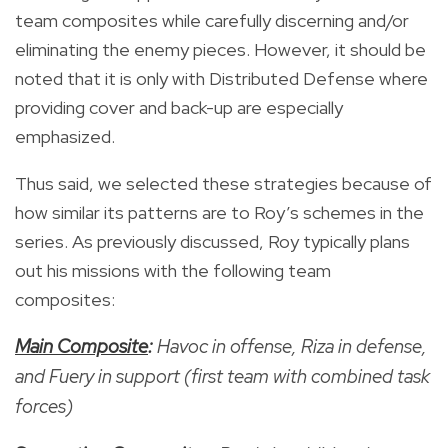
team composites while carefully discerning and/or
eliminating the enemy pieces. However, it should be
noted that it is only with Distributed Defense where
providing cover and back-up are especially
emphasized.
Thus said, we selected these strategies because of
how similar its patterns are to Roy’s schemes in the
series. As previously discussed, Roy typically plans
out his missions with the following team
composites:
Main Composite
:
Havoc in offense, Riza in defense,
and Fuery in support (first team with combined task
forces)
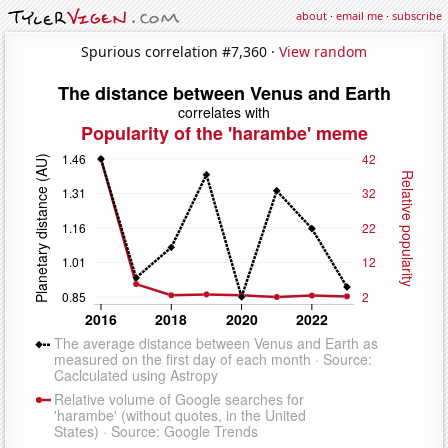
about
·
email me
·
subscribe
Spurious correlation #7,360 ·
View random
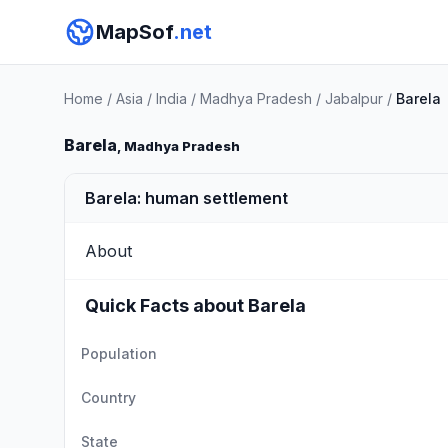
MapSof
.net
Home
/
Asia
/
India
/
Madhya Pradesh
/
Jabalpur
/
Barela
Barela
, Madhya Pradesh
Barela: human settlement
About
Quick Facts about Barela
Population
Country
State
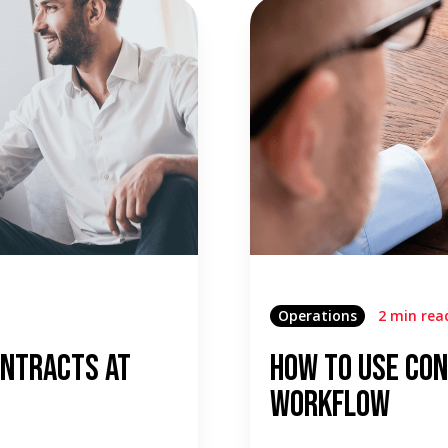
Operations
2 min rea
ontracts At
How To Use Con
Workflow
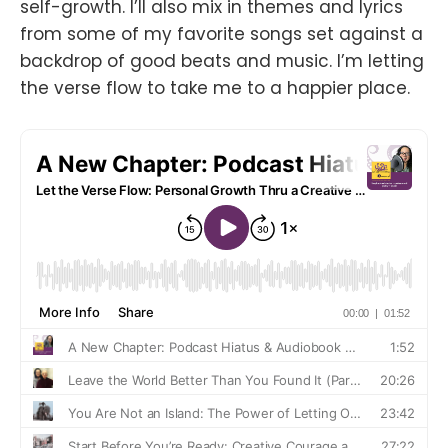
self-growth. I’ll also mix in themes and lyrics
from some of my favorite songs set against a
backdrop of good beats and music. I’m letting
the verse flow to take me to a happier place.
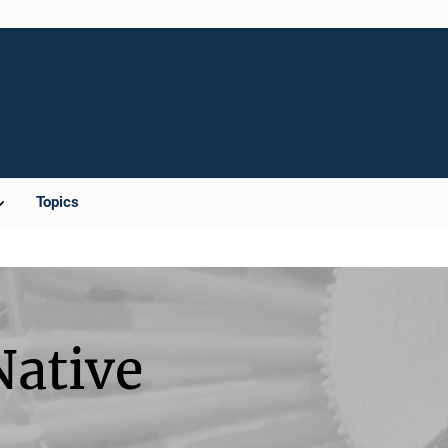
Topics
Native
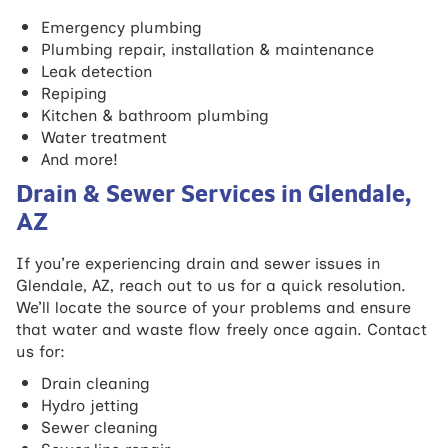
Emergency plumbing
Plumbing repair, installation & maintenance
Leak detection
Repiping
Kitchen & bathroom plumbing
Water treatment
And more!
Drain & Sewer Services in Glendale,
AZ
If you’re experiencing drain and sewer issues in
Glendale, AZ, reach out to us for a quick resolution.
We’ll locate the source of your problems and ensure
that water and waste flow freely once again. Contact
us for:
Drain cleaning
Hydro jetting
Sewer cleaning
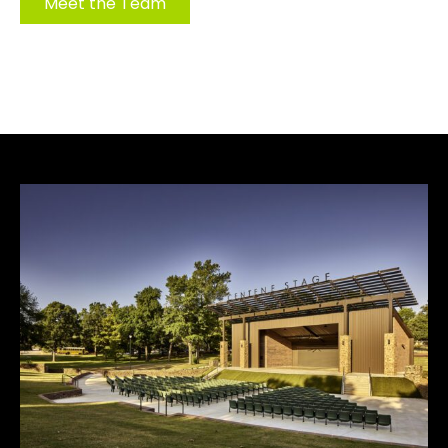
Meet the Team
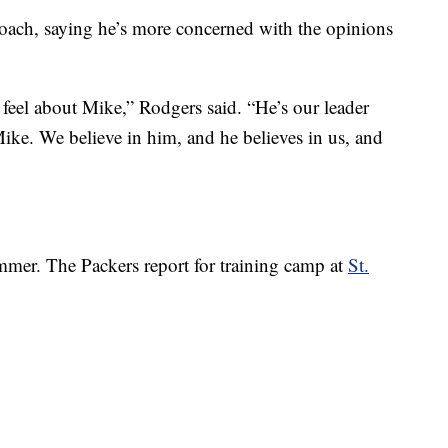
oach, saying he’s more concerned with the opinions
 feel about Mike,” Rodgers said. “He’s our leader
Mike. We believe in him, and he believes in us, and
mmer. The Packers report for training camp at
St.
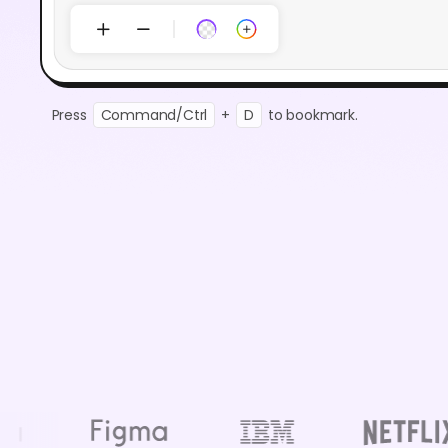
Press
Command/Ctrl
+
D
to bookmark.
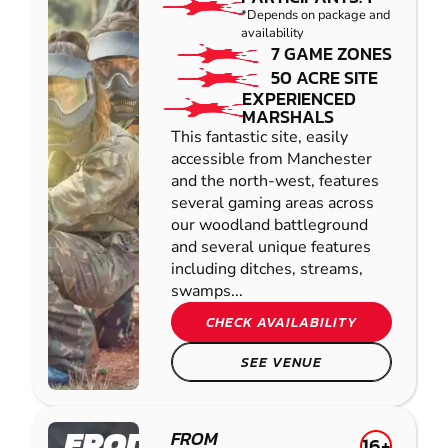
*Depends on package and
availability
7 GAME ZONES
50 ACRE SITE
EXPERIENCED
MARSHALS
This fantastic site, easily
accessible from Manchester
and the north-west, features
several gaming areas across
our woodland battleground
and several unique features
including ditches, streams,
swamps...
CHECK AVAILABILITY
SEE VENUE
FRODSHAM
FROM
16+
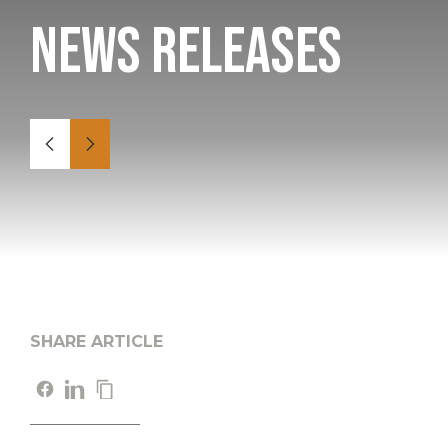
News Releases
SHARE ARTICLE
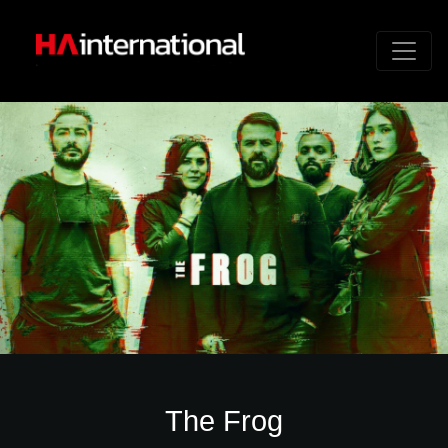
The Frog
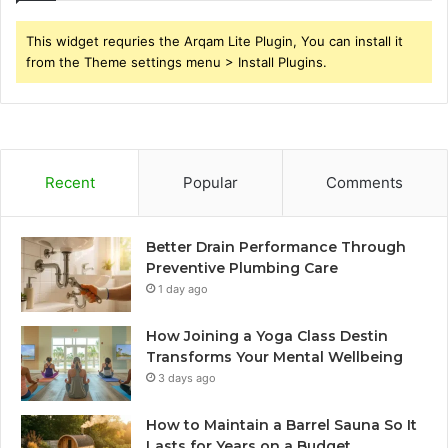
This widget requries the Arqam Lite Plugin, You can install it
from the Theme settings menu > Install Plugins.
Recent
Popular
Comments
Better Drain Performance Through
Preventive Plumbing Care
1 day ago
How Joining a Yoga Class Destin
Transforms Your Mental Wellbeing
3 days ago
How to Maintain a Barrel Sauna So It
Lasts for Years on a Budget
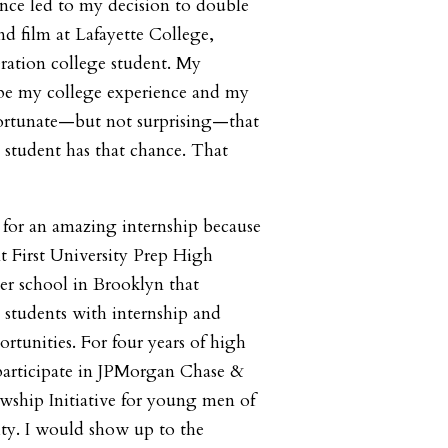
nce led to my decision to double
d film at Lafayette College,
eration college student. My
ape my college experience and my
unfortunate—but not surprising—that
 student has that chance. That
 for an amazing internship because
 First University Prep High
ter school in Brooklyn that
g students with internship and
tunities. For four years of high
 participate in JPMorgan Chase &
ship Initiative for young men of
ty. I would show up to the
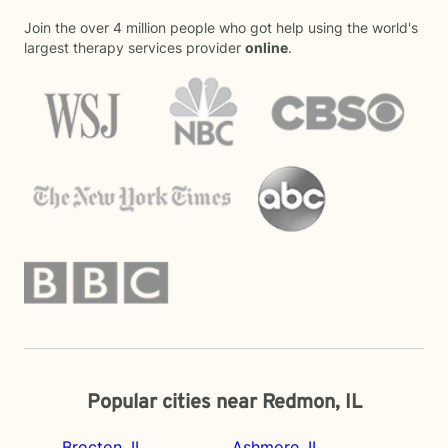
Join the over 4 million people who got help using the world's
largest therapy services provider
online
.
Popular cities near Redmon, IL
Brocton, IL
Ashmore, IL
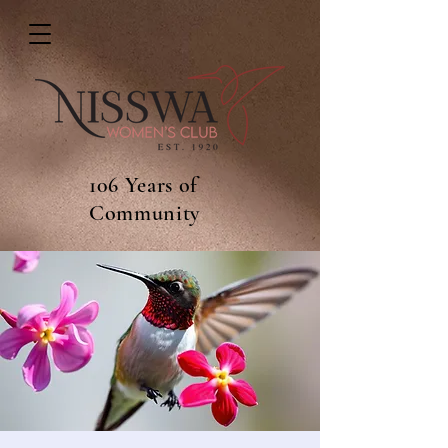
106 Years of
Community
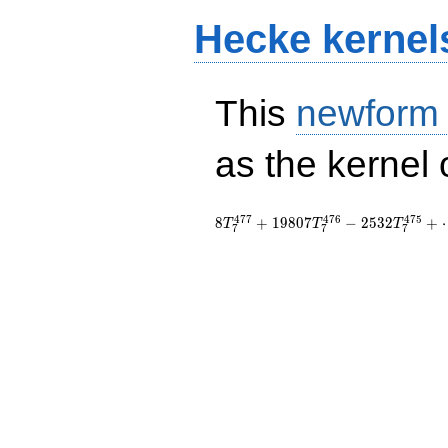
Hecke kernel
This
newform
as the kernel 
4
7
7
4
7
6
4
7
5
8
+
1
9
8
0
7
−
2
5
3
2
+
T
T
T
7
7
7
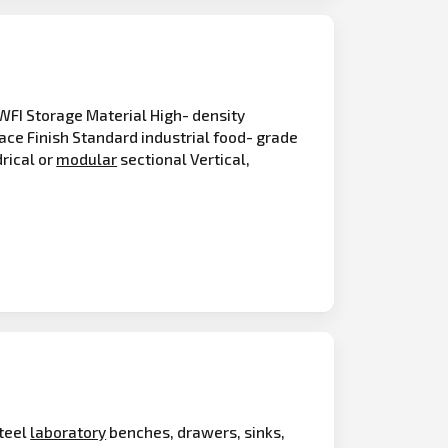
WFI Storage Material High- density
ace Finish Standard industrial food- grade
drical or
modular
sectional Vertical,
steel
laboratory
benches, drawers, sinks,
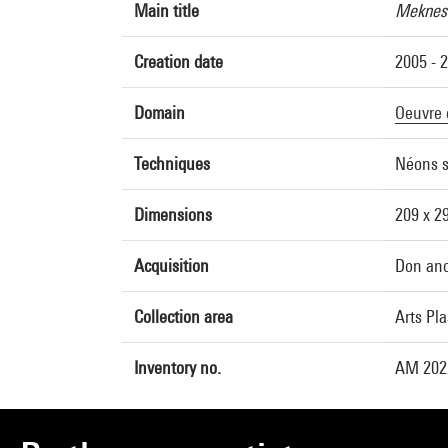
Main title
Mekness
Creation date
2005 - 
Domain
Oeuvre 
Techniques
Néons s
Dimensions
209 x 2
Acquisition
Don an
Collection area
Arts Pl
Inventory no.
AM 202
::::::::::
:: Exercise instructions ::
Pictures excluded, set down all the entries exactly.

:: Your solution ::
team composites while carefully discerning and/or
eliminating the enemy pieces. However, it should be
noted that it is only with Distributed Defense where
providing cover and back-up are especially
emphasized.
Thus said, we selected these strategies because of
how similar its patterns are to Roy’s schemes in the
series. As previously discussed, Roy typically plans
out his missions with the following team
composites:
Main Composite
:
Havoc in offense, Riza in defense,
and Fuery in support (first team with combined task
forces)
about
·
email me
·
subscribe
Spurious correlation #7,360 ·
View random
MapSof
.net
Home
/
Asia
/
India
/
Madhya Pradesh
/
Jabalpur
/
Barela
Barela
, Madhya Pradesh
Barela: human settlement
About
Quick Facts about Barela
Population
Country
State
Operations
2 min rea
ontracts At
How To Use Con
Workflow
self-growth. I’ll also mix in themes and lyrics
from some of my favorite songs set against a
backdrop of good beats and music. I’m letting
the verse flow to take me to a happier place.
Topics
Native
Emergency plumbing
Plumbing repair, installation & maintenance
Leak detection
Repiping
Kitchen & bathroom plumbing
Water treatment
And more!
Drain & Sewer Services in Glendale,
AZ
If you’re experiencing drain and sewer issues in
Glendale, AZ, reach out to us for a quick resolution.
We’ll locate the source of your problems and ensure
that water and waste flow freely once again. Contact
us for:
Drain cleaning
Hydro jetting
Sewer cleaning
Meet the Team
oach, saying he’s more concerned with the opinions
 feel about Mike,” Rodgers said. “He’s our leader
Mike. We believe in him, and he believes in us, and
mmer. The Packers report for training camp at
St.
Press
Command/Ctrl
+
D
to bookmark.
*Depends on package and
availability
7 GAME ZONES
50 ACRE SITE
EXPERIENCED
MARSHALS
This fantastic site, easily
accessible from Manchester
and the north-west, features
several gaming areas across
our woodland battleground
and several unique features
including ditches, streams,
swamps...
CHECK AVAILABILITY
SEE VENUE
FRODSHAM
FROM
16+
News Releases
SHARE ARTICLE
The Frog
This widget requries the Arqam Lite Plugin, You can install it
from the Theme settings menu > Install Plugins.
Recent
Popular
Comments
Better Drain Performance Through
Preventive Plumbing Care
1 day ago
How Joining a Yoga Class Destin
Transforms Your Mental Wellbeing
3 days ago
How to Maintain a Barrel Sauna So It
Lasts for Years on a Budget
nce led to my decision to double
d film at Lafayette College,
eration college student. My
ape my college experience and my
unfortunate—but not surprising—that
 student has that chance. That
 for an amazing internship because
 First University Prep High
ter school in Brooklyn that
g students with internship and
tunities. For four years of high
 participate in JPMorgan Chase &
ship Initiative for young men of
ty. I would show up to the
Join the over 4 million people who got help using the world's
largest therapy services provider
online
.
Popular cities near Redmon, IL
Brocton, IL
Ashmore, IL
106 Years of
Community
Hecke kernel
This
newform
as the kernel 
4
7
7
4
7
6
4
7
5
8
+
1
9
8
0
7
−
2
5
3
2
+
T
T
T
7
7
7
WFI Storage Material High- density
ace Finish Standard industrial food- grade
drical or
modular
sectional Vertical,
steel
laboratory
benches, drawers, sinks,
Main title
Mekness
Creation date
2005 - 
Domain
Oeuvre 
Techniques
Néons s
Dimensions
209 x 2
Acquisition
Don an
Collection area
Arts Pl
Inventory no.
AM 202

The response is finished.